Before Optimizely plugged that feature into the experiment editor, we used to have to load up a few virtual machines in Parallels Desktop, fire up every version of Internet Explorer, Firefox, Chrome and Safari across both Windows and Mac in order to get a feel for how our experiment would render across browsers and operating systems.
No more I say! When you click on the cross-browsing testing option, you'll be taken to a web page that looks a little something like this (give it about 2 minutes to load):
When we review the experiment across browsers and OS's, we look for a few things:
- Mobile versus Desktop: How does this experiment render across both mobile and desktop devices? Oftentimes, we'll scrap the mobile version of the experiment or create a specific experiment only for mobile devices.
- Design versus Code: A regular issue we run into is that we used the 'Move & Rearrange' feature in the editor to move a button or block of text around the page. This will render differently across different browsers and OS's. Check your intended design versus the code output that browsers interpret for site visitors.
- Windowed versus Full Page: The windowed view is essentially your 'above the fold' look at the experiment. Full page allows you to see the entire page, which is obviously better if you made changes deeper into the page.
- Pro Tip: Completely ignore Windows Vista and XP screenshots. For reasons unknown to me, those two versions of Windows absolutely destroy your design. Fortunately for you, not many people still use Vista or XP :-)
One last word to the wise: There is a super handy 'download zipped screenshots' link at the bottom of the screenshot panel.
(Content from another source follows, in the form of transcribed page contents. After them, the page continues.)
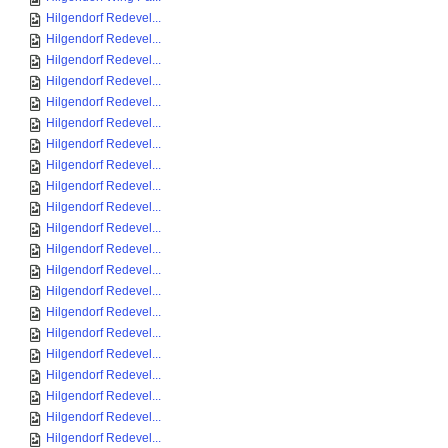
Hilgendorf Redevel...
Hilgendorf Redevel...
Hilgendorf Redevel...
Hilgendorf Redevel...
Hilgendorf Redevel...
Hilgendorf Redevel...
Hilgendorf Redevel...
Hilgendorf Redevel...
Hilgendorf Redevel...
Hilgendorf Redevel...
Hilgendorf Redevel...
Hilgendorf Redevel...
Hilgendorf Redevel...
Hilgendorf Redevel...
Hilgendorf Redevel...
Hilgendorf Redevel...
Hilgendorf Redevel...
Hilgendorf Redevel...
Hilgendorf Redevel...
Hilgendorf Redevel...
Hilgendorf Redevel...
We sometimes download these screenshots in order to pass them along to a client for approval or simply keep for our own QA-ing records.
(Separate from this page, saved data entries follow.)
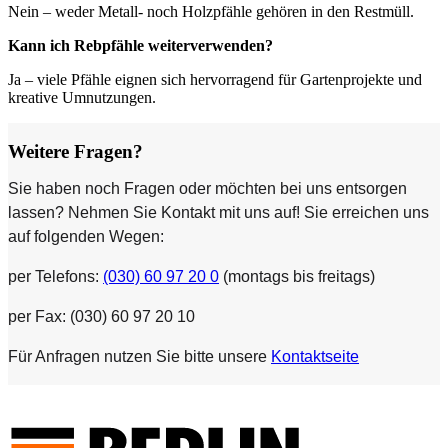
Nein – weder Metall‑ noch Holzpfähle gehören in den Restmüll.
Kann ich Rebpfähle weiterverwenden?
Ja – viele Pfähle eignen sich hervorragend für Gartenprojekte und
kreative Umnutzungen.
Weitere Fragen?
Sie haben noch Fragen oder möchten bei uns entsorgen
lassen? Nehmen Sie Kontakt mit uns auf! Sie erreichen uns
auf folgenden Wegen:
per Telefons:
(030) 60 97 20 0
(montags bis freitags)
per Fax: (030) 60 97 20 10
Für Anfragen nutzen Sie bitte unsere
Kontaktseite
Step #3: Using the force parameter
This is a trick that the Optimizely support team mentioned to us in a recent Optiverse Q&A session.
In essence, a force parameter allows you to force yourself to see a specific variation, even when it's paused. You can read their official documentation on that process here, and we've outlined the steps to use the force parameter to perform QA below.
Step 1: Enable Force Parameter in your Optimizely Account
Navigate to "Settings", then "Privacy" and then un-check the box marked "Disable the Force Variation Parameter" and hit the blue "Save" button.
By default, this feature is not available in your Optimizely account. And for good reason! If anybody was wise enough to use a force parameter, they could look at all of the experiments you have built in Optimizely even if you did not publish them.
Step 2: Firing a Paused Experiment into a Live Staging Link
Alright, now you've got Optimizely all set up to allow you to use force parameters.
So what does this actually look like?
A force parameter is comprised of three elements:
- Simple match experiment URL: This is the URL the experiment is running on
?optimizely_xEXPERIMENTID: The specific experiment ID
=VARIATIONID: The variation you want to fire. Using a tab system, Optimizely counts from left to right; from 0 to 1 to 2 to 3 ... As a rule of thumb, your original is always variation zero.
Wait ... what???
It'll look a little something like this:
Step-by-step, here is how you'll find the force parameter for your experiment.
- Open a tab in your browser and enter the simple match URL that you are experimenting on into the address bar.
- In a separate tab, log into Optimizely and choose an experiment.
- Go into 'Editor' mode.
- Click on 'Options' dropdown on the far right and find 'Diagnostic' report.
- Once you click on 'Diagnostic', you'll see a 9-digit 'Experiment ID' number. Write that down.
- Choose the variation you'd like to see. Is it a simple A/B test? Then variation zero is your original, and variation 1 is represented by the number 1.
- Compile your force parameter URL and, opening a third tab in your browser, enter it into the address bar and hit enter.
There you have it!
This is our three-step process to ensure every single conversion optimization experiment we launch is properly QA'd before hitting the 'Start' button.
Out of curiosity, how do the conversion marketers reading this post perform quality control checks on A/B testing activity?